"La situazione sta peggiorando. Gridate con noi che i diritti umani sono calpestati da persone che parlano in nome di Dio ma che non sanno nulla di Lui che è Amore, mentre loro agiscono spinti dal rancore e dall'odio.
Gridate: Oh! Signore, abbi misericordia dell'Uomo."

Mons. Shleimun Warduni
Baghdad, 19 luglio 2014

31 maggio 2017

A Mosul dopo il Daesh si torna a dire Messa

By Avvenire
Luigi Ginami*

Pubblichiamo una anticipazione di «Nasren» (Ed.Velar Marna), istant book scritto durante il viaggio dell’autore in Iraq. Una missione umanitaria per inaugurare delle aule di catechismo, ristrutturate dalla Fondazione Santina Onlus, ad Araden. In quei giorni, nel campo profughi di Dawdya, pure l’incontro con Nasren, yazida di 11 anni che racconta con gli occhi di una bimba l’irruzione dei terroristi del Daesh nel suo villaggio. Quello di seguito è un estratto dal capitolo «Mosul», scritto a poche centinaia di metri dal fronte.
 
Partiamo presto da Erbil. È venerdì, la strada è completamente libera. Arriviamo al primo dei numerosi check-point. Ivan parcheggia la grossa jeep. «Torno subito padre, ma per ogni evenienza sappi che qui nel cruscotto vi è una pistola!» Il cruscotto è lì che mi sfida: apro. È vero! «Tutto in ordine, quando hanno visto che tu eri un sacerdote ci hanno subito concesso il permesso ». Partiamo. Venire a Mosul? Tutti hanno sconsigliato! Perché? Perché? Perché? La domanda diventa ritmica mentre le prime immagini della città si presentano agli occhi. È un grande mercato. La macchina nera rallenta. Ivan prende la pistola. «Vedi questa gente? Loro non ti faranno nulla. Ma tra di loro, a qualche finestra potrebbe esserci un cecchino». Rimango senza parole. Piano piano la grossa vettura esce dal mercato. Ivan rimette la sicura alla pistola e la richiude nel cruscotto. 

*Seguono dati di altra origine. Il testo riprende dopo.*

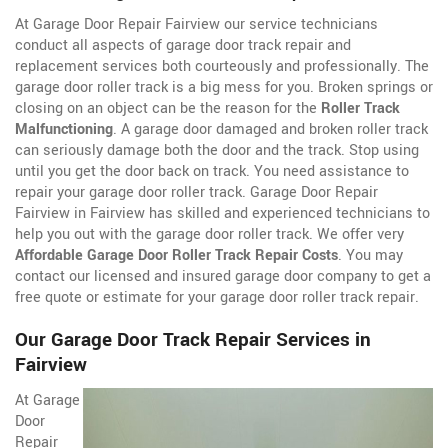
At Garage Door Repair Fairview our service technicians
conduct all aspects of garage door track repair and
replacement services both courteously and professionally. The
garage door roller track is a big mess for you. Broken springs or
closing on an object can be the reason for the
Roller Track
Malfunctioning
. A garage door damaged and broken roller track
can seriously damage both the door and the track. Stop using
until you get the door back on track. You need assistance to
repair your garage door roller track. Garage Door Repair
Fairview in Fairview has skilled and experienced technicians to
help you out with the garage door roller track. We offer very
Affordable Garage Door Roller Track Repair Costs
. You may
contact our licensed and insured garage door company to get a
free quote or estimate for your garage door roller track repair.
Our Garage Door Track Repair Services in
Fairview
At Garage
Door
Repair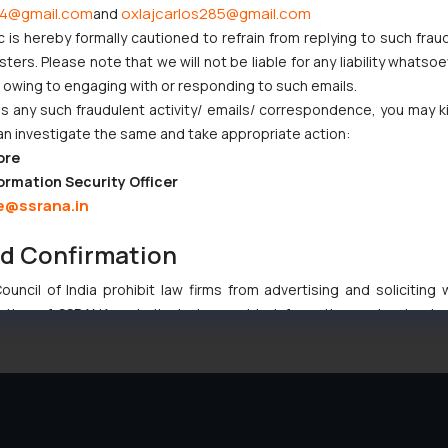
4@gmail.com
oxlajcarlos285@gmail.com
and
c is hereby formally cautioned to refrain from replying to such frau
njunction to Nintendo Co. Ltd. Against Nintendo India Private Limi
ers. Please note that we will not be liable for any liability whatsoe
e Orders Passed in Statutory Appeals Under Section 91 of the Tra
r owing to engaging with or responding to such emails.
i High Court Balanced Safety and Structural Limits
 any such fraudulent activity/ emails/ correspondence, you may k
ch Ventures and Cooperative Societies Enter the Framework
an investigate the same and take appropriate action:
ore
ormation Security Officer
e@ssrana.in
nd Confirmation
:
info@ssrana.com
uncil of India prohibit law firms from advertising and soliciting
tive of SSRANA website is to provide information and not advert
ntent herein or on such links should not be construed as a legal re
t to act on any information contained herein or on the links an
their respective jurisdictions for further information and to deter
 if a reader takes any decision/ action based on the information pr
’, the reader acknowledges that the information provided on the web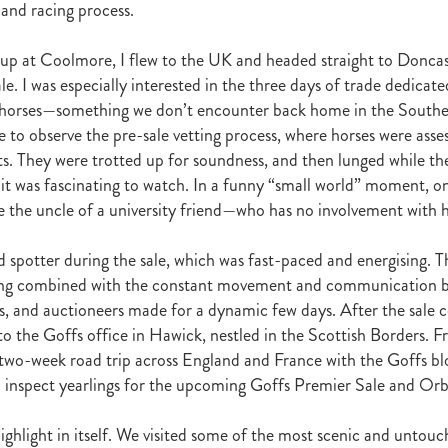
t
Robt Dawe
Arthur Avis
Willie and Karen Calder
Botica
Scot
 and racing process.
David Ellis
Advantage
NZB Insurance
Belle family
Marie Lei
NZB Pearl Series
Formidable
John Thompson
Shocking
Alan 
up at Coolmore, I flew to the UK and headed straight to Doncas
ession
Highden Park
Libby Bleakley
David Morris Blog
e. I was especially interested in the three days of trade dedicate
Paul Gollan
Alphastar
The King
Wait A Sec
Super Easy
Infan
horses—something we don’t encounter back home in the South
al Suspect
NZTBA Restructure
Free Handicaps 2016-17
Sophie's C
e to observe the pre-sale vetting process, where horses were asse
llion Parade
South Island Foster Foal
Ride To Time
Eminent
s. They were trotted up for soundness, and then lunged while th
Yogi
Al Basti Equiworld
Karaka Million
Preferment
Prince Of Br
it was fascinating to watch. In a funny “small world” moment, on
e
Tattybogler
Let Her Rip
Fanatic
David Walsh
Mapperley St
e the uncle of a university friend—who has no involvement with ho
Bernard Saundry
Allure
Zacinto
Inglewood Stud
Shamexpress
geese
Sweet Leader
Raise The Flag
White Robe Lodge
Windsor P
d
Verdi
NZB South Island Sale
Five to Midnight
Bonniegirl
Mi
id spotter during the sale, which was fast-paced and energising. T
Mangaroa Flo Jo
Lance Forbes Blog
Charmont
Belardo
Jon Snow
ring combined with the constant movement and communication 
Secret
Janine Dunlop
Rock On
Zabeel
Cameron Ring Blog
rs, and auctioneers made for a dynamic few days. After the sale 
Tivaci
NZTROF March 2017
Werther
William Fell
Gingernuts
to the Goffs office in Hawick, nestled in the Scottish Borders. F
Allan Sharrock
White Robe Lodge Handicap
Coulee
Melody Belle
two-week road trip across England and France with the Goffs b
rank Conway
Raise You Ten
Ferlax
Michael O'Keefe
Hall of Fam
 inspect yearlings for the upcoming Goffs Premier Sale and Orb
aw
Lincoln Blue
Lorna Moore
Aerovelocity
Alan Groves
Remi
edwood
Cylinder Beach
Gary Wallace
Coldplay
Chocante
highlight in itself. We visited some of the most scenic and untou
la
Cameron Ring
Lance Forbes
Breeders' Bulletin Summer 2016/17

Ora invece i militari non la devono vedere. Siamo nella parte sinistra della città, divisa in due dal Tigri. La prima chiesa che visitiamo ci sta davanti: la croce è divelta dal campanile. Una porta arrugginita si apre. Ivan mette l’arma sotto la camicia dietro la schiena e nuovamente mi spavento. Un uomo con il volto sorridente ed accogliente ci saluta. Salgo le scale sconnesse e visibilmente rovinate. Ma mentre avverto la furia di Daesh, dei piccoli bambini mi corrono incontro con dei grandi sorrisoni. Si avvicinano. Sollevò il più piccolino alla mia guancia e lui si accoccola comodo comodo e pacioso. La chiesa è pulita, ma vuota... Il bel marmo viene staccato con cura e messo in ordine per la vendita. «Padre dobbiamo andare», mi pressa Ivan. Dopo aver visitato la chiesa dedicata allo Spirito Santo, andiamo alla chiesa dedicata a San Giorgio: i militari, questa volta, non ci danno il permesso.
È una zona strategica. Regaliamo due bottiglie di acqua ai giovani militari al caldo dei 40 gradi e Ivan mi porta a vedere un’altra chiesa.

«Quando quel demonio del Daesh si è ritirato, ha lasciato cariche di dinamite nascoste. Basta urtare male una pietra che salta in aria tutto».
Entriamo: il pavimento è spoglio e liscio, una enorme lastra di cemento armato. Nessuna bomba può essere qui. «Bene padre tu aspetta qui, faccio un giro attorno per essere sicuro. Tu prepara per la Messa, celebreremo qui». Con un fazzolettino di carta pulisco l’altare dalla polvere, una lastra di cemento spogliata dal marmo, pongo sull’altare il mio caro ed inseparabile Vangelo aperto e pongo il pane ed il vino. Ma ci pensate? Gesù tornerà a Mosul. Forse è la prima Messa che si celebra qui dalla liberazione del Daesh. Un brivido ritorna prepotente, forse provocato dal rumore di un elicottero che si avvicina ed inizia a mitragliare. Se ne va, più lontano odo il rumore del conflitto a fuoco. E Gesù? Verrà qui tra poco... È la voce di Ivan ad interrompere il mio pensiero. «Padre qui non abbiamo molto tempo. Celebra bene la Messa con devozione e calma ma cerca di non essere troppo lungo...».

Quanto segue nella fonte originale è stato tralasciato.